Mark Roman | April 19, 2018 | Articles
One of the most sacred forms of confidentiality in the law is the attorney-client privilege. Most people know the things they tell their lawyers will never be revealed to the world.
In the great majority of cases, that’s true. This is for a good reason: a lawyer cannot effectively represent a client unless the client is free to tell the lawyer everything about their situation. This bond of trust is one of the cornerstones of the attorney-client relationship and our whole legal system.
Nevertheless, in law there are very few “absolutes.” Even lawyer-client confidentiality has some exceptions.
One example is the crime-fraud exception. One has no privilege if they enlist a lawyer to help them commit a crime or a fraud. A lawyer cannot act as a shield for a client in the process of carrying out a conspiracy or other serious misdeeds.
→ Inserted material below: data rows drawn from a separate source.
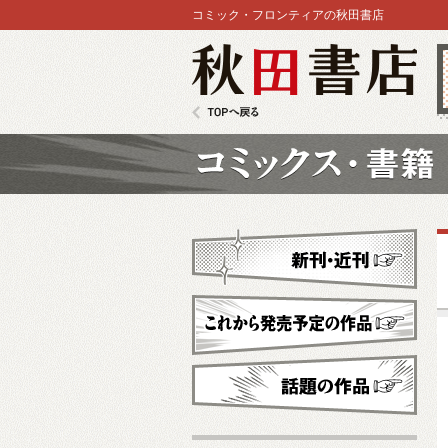
コミック・フロンティアの秋田書店
秋田書店
TOPへ戻る
コミックス
新刊・近刊
これから発売予定
話題の作品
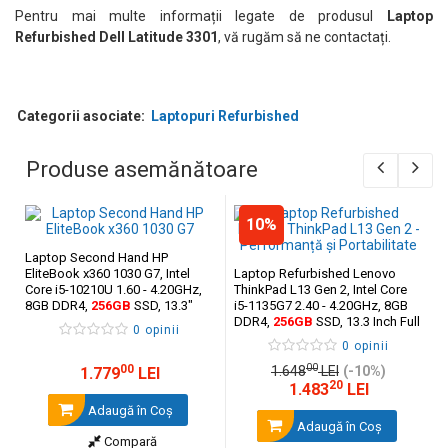
Pentru mai multe informații legate de produsul
Laptop
Refurbished Dell Latitude 3301
, vă rugăm să ne contactați.
Categorii asociate:
Laptopuri Refurbished
Produse asemănătoare
10%
Laptop Second Hand HP
EliteBook x360 1030 G7, Intel
Laptop Refurbished Lenovo
Core i5-10210U 1.60 - 4.20GHz,
ThinkPad L13 Gen 2, Intel Core
8GB DDR4,
256GB
SSD, 13.3"
i5-1135G7 2.40 - 4.20GHz, 8GB
FHD, Webcam
DDR4,
256GB
SSD, 13.3 Inch Full
0 opinii
HD + Windows 10 Pro
0 opinii
00
00
1.648
LEI
(-10%)
1.779
LEI
20
1.483
LEI
Adaugă în Coş
Adaugă în Coş
Compară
Another issue is whether a lawyer-client relationship truly exists. If a lawyer makes a deal for a client without consulting the client, and the client doesn’t know about the deal, then no real relationship exists for that transaction. That can be true even if other transactions truly undertaken by the lawyer and client together are still protected.
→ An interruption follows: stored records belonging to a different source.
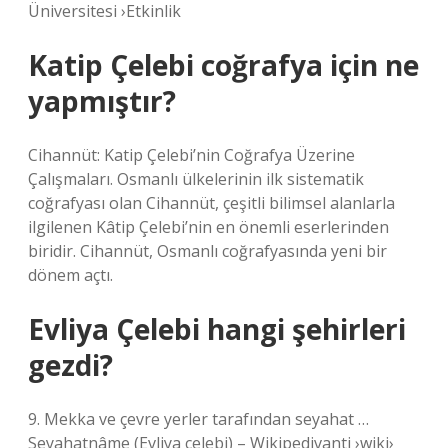
Üniversitesi ›Etkinlik
Katip Çelebi coğrafya için ne
yapmıştır?
Cihannüt: Katip Çelebi’nin Coğrafya Üzerine
Çalışmaları. Osmanlı ülkelerinin ilk sistematik
coğrafyası olan Cihannüt, çeşitli bilimsel alanlarla
ilgilenen Kâtip Çelebi’nin en önemli eserlerinden
biridir. Cihannüt, Osmanlı coğrafyasında yeni bir
dönem açtı.
Evliya Çelebi hangi şehirleri
gezdi?
9. Mekka ve çevre yerler tarafından seyahat …
Seyahatnâme (Evliya çelebi) – Wikipedivanti ›wiki›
It appears that these exceptions to the privilege were invoked by federal investigators who sought a warrant to search the premises of President Trump’s personal lawyer, Michael Cohen. Although the warrant must have received extra scrutiny, a federal magistrate ultimately agreed to issue it. That tells us that the magistrate agreed that some exceptions could apply.
While the Cohen search understandably grabbed a lot of attention, the reality is that we sometimes have to fight about the attorney-client privilege in our practice too. We clash with people on the defense side who try to erode the privilege in situations less sensational, but equally important.
For example, defense attorneys have argued that a lawyer giving an injured client the name of a physician who could treat them is not covered by the attorney-client privilege. Defense attorneys argued in the last few years that giving a client the name of a physician is a “fact,” not a “communication.” Yes, this is as dumb as it sounds: it amounts to slapping a different label on a communication so you can say it isn’t a communication. Fortunately, this pseudo-distinction was rightly rejected by the Florida Supreme Court in a case last year, and the privilege was preserved.
Other times, we have had non-lawyers, such as insurance adjusters, just bluntly ask our clients things which are clearly off limits. Adjusters sometimes try to ask client when they hired their lawyers, and sometimes even about attorney-client conversations. A minimally competent insurance adjuster should know better, but we have still seen this happen.
The attorney-client privilege is sacred, but it’s not invincible. Clients should be sure to hire lawyers who jealously protect their confidentiality whenever they are entitled to it.